Contents:

eNON-txt

The eNON-txt format is a text-based representation of e-NON data.

Overview

A binary format is not useful in all situations:

Some transport protocols such as HTTP can not accept binary data.
Some data is best when human-readable and editable, for example configuration files.

The eNON-txt format provides an alternative means of representing e-NON data in these situations.
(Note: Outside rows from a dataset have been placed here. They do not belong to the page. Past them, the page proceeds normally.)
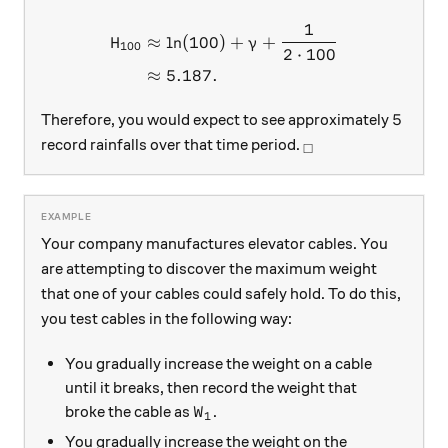
1
\begin{aligned} H_{100} &
≈
l
n
(
100
)
+
+
H
γ
100
2
⋅
100
≈
5.187.
5
5
Therefore, you would expect to see approximately
_\square
record rainfalls over that time period.
□
Your company manufactures elevator cables. You
are attempting to discover the maximum weight
that one of your cables could safely hold. To do this,
you test cables in the following way:
You gradually increase the weight on a cable
until it breaks, then record the weight that
W_1
broke the cable as
.
W
1
You gradually increase the weight on the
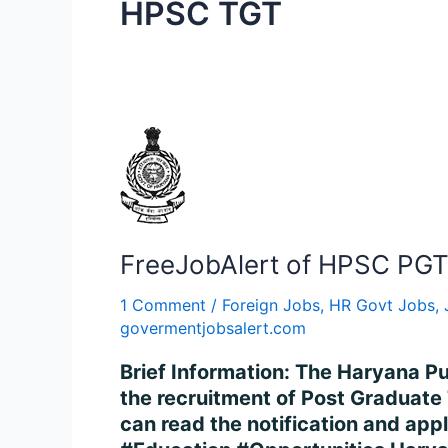
HPSC TGT
FreeJobAlert
of
HPSC
PGT
Recruitment
FreeJobAlert of HPSC PGT 
2024
–
1 Comment
/
Foreign Jobs
,
HR Govt Jobs
,
Apply
govermentjobsalert.com
for
Brief Information: The Haryana P
3069
the recruitment of Post Graduate T
Posts
can read the notification and appl
Online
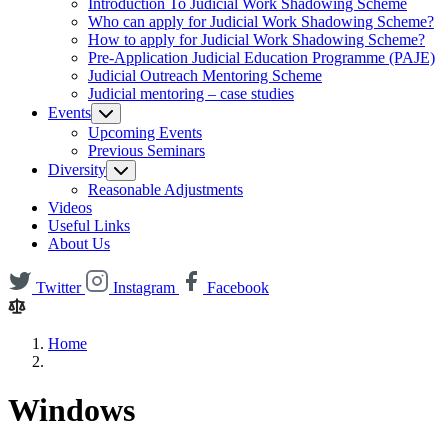
Introduction To Judicial Work Shadowing Scheme
Who can apply for Judicial Work Shadowing Scheme?
How to apply for Judicial Work Shadowing Scheme?
Pre-Application Judicial Education Programme (PAJE)
Judicial Outreach Mentoring Scheme
Judicial mentoring – case studies
Events
Upcoming Events
Previous Seminars
Diversity
Reasonable Adjustments
Videos
Useful Links
About Us
Twitter
Instagram
Facebook
Home
Windows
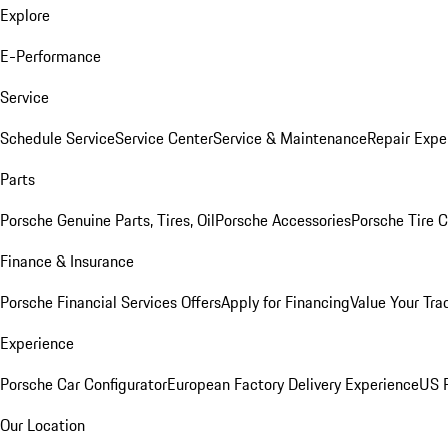
Explore
E-Performance
Service
Schedule Service
Service Center
Service & Maintenance
Repair Expe
Parts
Porsche Genuine Parts, Tires, Oil
Porsche Accessories
Porsche Tire 
Finance & Insurance
Porsche Financial Services Offers
Apply for Financing
Value Your Tra
Experience
Porsche Car Configurator
European Factory Delivery Experience
US P
Our Location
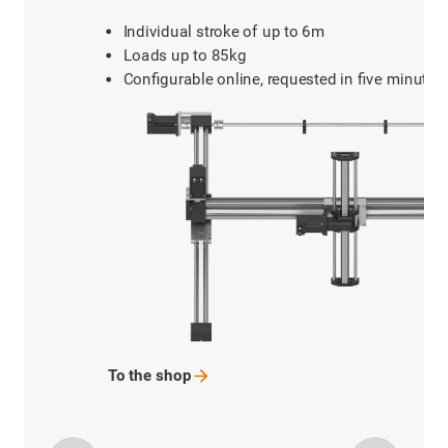
Individual stroke of up to 6m
Loads up to 85kg
Configurable online, requested in five minutes
To the
shop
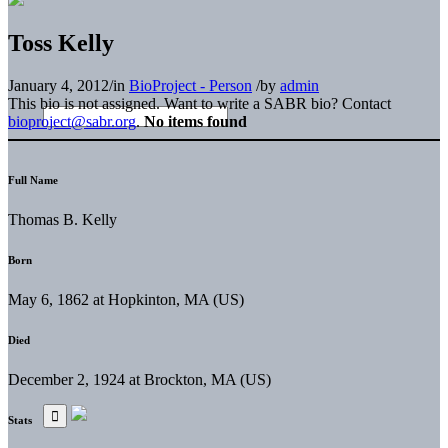
Toss Kelly
January 4, 2012
/
in
BioProject - Person
/
by
admin
This bio is not assigned. Want to write a SABR bio? Contact
bioproject@sabr.org
.
No items found
Full Name
Thomas B. Kelly
Born
May 6, 1862 at Hopkinton, MA (US)
Died
December 2, 1924 at Brockton, MA (US)
Stats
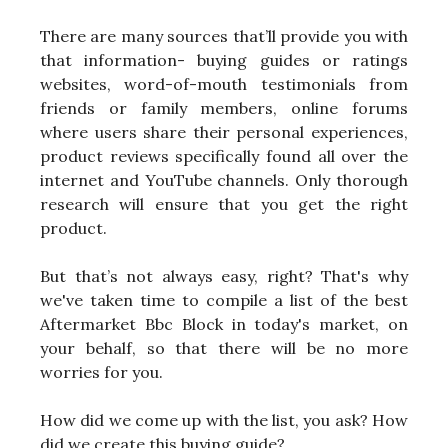
There are many sources that’ll provide you with
that information- buying guides or ratings
websites, word-of-mouth testimonials from
friends or family members, online forums
where users share their personal experiences,
product reviews specifically found all over the
internet and YouTube channels. Only thorough
research will ensure that you get the right
product.
But that’s not always easy, right? That's why
we've taken time to compile a list of the best
Aftermarket Bbc Block in today's market, on
your behalf, so that there will be no more
worries for you.
How did we come up with the list, you ask? How
did we create this buying guide?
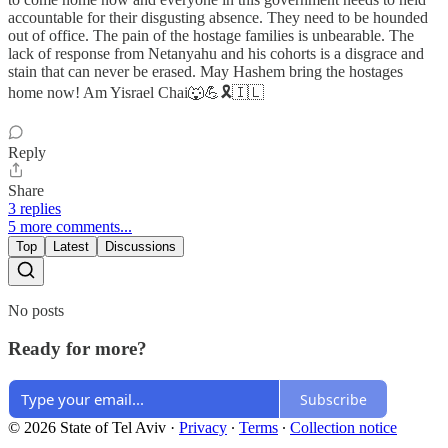
accountable for their disgusting absence. They need to be hounded
out of office. The pain of the hostage families is unbearable. The
lack of response from Netanyahu and his cohorts is a disgrace and
stain that can never be erased. May Hashem bring the hostages
home now! Am Yisrael Chai🐺💪🎗️🇮🇱
Reply
Share
3 replies
5 more comments...
Top
Latest
Discussions
No posts
Ready for more?
Subscribe
© 2026 State of Tel Aviv
·
Privacy
∙
Terms
∙
Collection notice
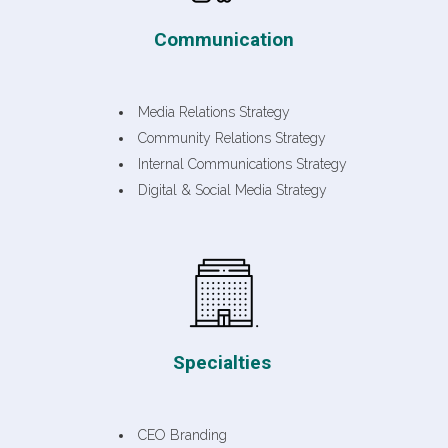
Communication
Media Relations Strategy
Community Relations Strategy
Internal Communications Strategy
Digital & Social Media Strategy
Specialties
CEO Branding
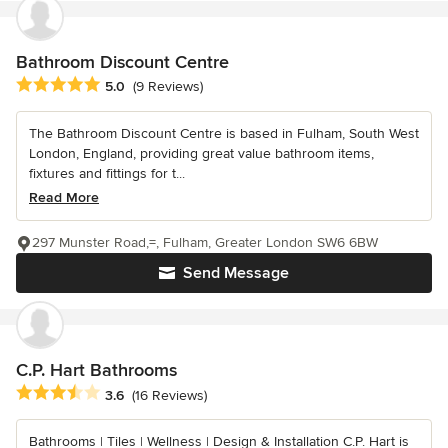
Bathroom Discount Centre
Average rating: 5 out of 5 stars
5.0
(9 Reviews)
The Bathroom Discount Centre is based in Fulham, South West
London, England, providing great value bathroom items,
fixtures and fittings for t...
Read More
297 Munster Road,=, Fulham, Greater London SW6 6BW
Send Message
C.P. Hart Bathrooms
Average rating: 3.6 out of 5 stars
3.6
(16 Reviews)
Bathrooms | Tiles | Wellness | Design & Installation C.P. Hart is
Because an e-NON stream processor can read and write either binary or text formats, the same processor can be used for all streams. While other text-based formats could be used, i.e. XML, JSON, the eNON-txt format supports all of the features of eNON. This allows text and binary streams to be used interchangeably.

Nomenclature

Format Name

The name eNON-txt will be used in narrative content. The name e-NON-txt is also acceptable.

File Extension

The file extension .enont may be used when storing eNON-txt data in a file system.

Format Definition

Newlines are significant in eNON-txt files. The newline character, ‘\n’, 0x0A, is the termiating symbol for all data elements.

Prolog

An eNON-txt file must start with the string #enon-txt on a line by itself. Any number of blank lines may appear before the prolog.

Data Elements

Following the prolog any number of data elements can appear.

Data Element Rules

An element consists of a prefix token possibly followed by a value.
An element appears on a single line.
- Multi-line data can be represented by using continuation elements on subsequent lines.
Only one element appears on a line.
Leading white space on a line is ignored (any indentation scheme is supported).
Blank lines (i.e. nothing but white space) are ignored
Except for string and character types:
- white space may appear between the prefix token and the value.
- white space at the end of the line is ignored.

Element Table

element	prefix	prefix (hex)	description
null	‘null’		Null is specified by the string ‘null’.
false	‘false’		The boolean value false is specified by the string ‘false’.
true	‘true’		The boolean value true is specified by the string ‘null’.
∞, positive	’+’	`0x2B`	Positive Infinity is specified by the plus character ‘+’.
∞, negative	’-‘	`0x2D`	Negative Infinity is specified by the minus character ‘-‘.
NaN	‘nan’		The special value not a number is specified by the string ‘nan’.
number	‘n’	`0x6E`	The generic number element has a prefix ‘n’ follwed by a base-10 numeric string value.
byte	‘b’	`0x62`	Similar to number, but the value must be valid signed 8-bit `byte` value.
short	’s’	`0x73`	Similar to number, but the value must be valid signed 16-bit `short` value.
int	‘i’	`0x69`	Similar to number, but the value must be valid signed 32-bit `int` value.
long	‘l’	`0x6C`	Similar to number, but the value must be valid signed 64-bit `long` value.
float	‘f’	`0x66`	Similar to number, but the value must be valid signed 32-bit `float` value.
double	‘d’	`0x64`	Similar to number, but the value must be valid signed 64-bit `double` value.
string	”	`0x22`	A string is prefixed by a double-quote follwed by a UTF-8 string.
unicode string	U”	`0x55,0x22`	A string containing unicode characters in hex notation, see below.
temporal	t	`0x74`	A temporal value is a string that identifies various time-based values.
BLOB (byte[])	‘B’	`0x42`	Binary data is prefixed by a capital ‘B’ followed by a Base64 binary string. Alternatively, binary data can be referenced from an external file, see below.
hard continuation	‘&’	`0x26`	A new line may be inserted into a string by using a hard continuation, see below.
soft continuation	’\’	`0x5C`	A long string or BLOB can be split onto multiple lines by using a soft continuation, see below.
list	’[’	`0x5B`	A list is started with an opening square brace.
end list	’]’	`0x5D`	A list is terminated by the closing square brace.
map	’{‘	`0x7B`	A map is started with an opening curly brace.
end map	’}’	`0x7D`	A map is terminated by the closing curly brace.

Null, False, True

These appear as just the strings null, false, true respectively. Nothing else appears on the line.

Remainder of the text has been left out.